● **WHAT YOU NEED TO DO**:
The lines below, beginning at the one that contains "transmite informação com" and ending at the last, are to be retyped exactly.

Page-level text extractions
────
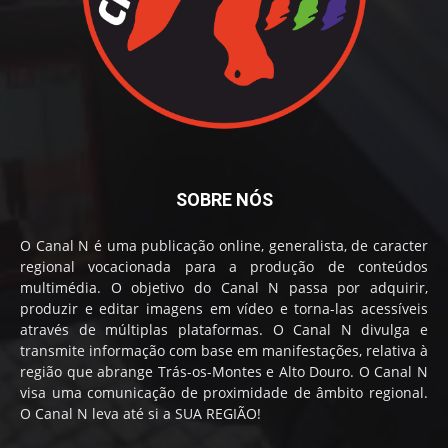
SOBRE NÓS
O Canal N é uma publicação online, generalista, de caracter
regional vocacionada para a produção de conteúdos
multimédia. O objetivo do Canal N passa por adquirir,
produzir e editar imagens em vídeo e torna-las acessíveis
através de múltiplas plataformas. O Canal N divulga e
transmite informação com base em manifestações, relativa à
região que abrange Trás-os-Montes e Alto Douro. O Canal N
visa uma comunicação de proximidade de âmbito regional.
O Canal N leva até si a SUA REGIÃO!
────
● **SOLUTION TO THE PROBLEM**:
transmite informação com base em manifestações, relativa à
região que abrange Trás-os-Montes e Alto Douro. O Canal N
visa uma comunicação de proximidade de âmbito regional.
O Canal N leva até si a SUA REGIÃO!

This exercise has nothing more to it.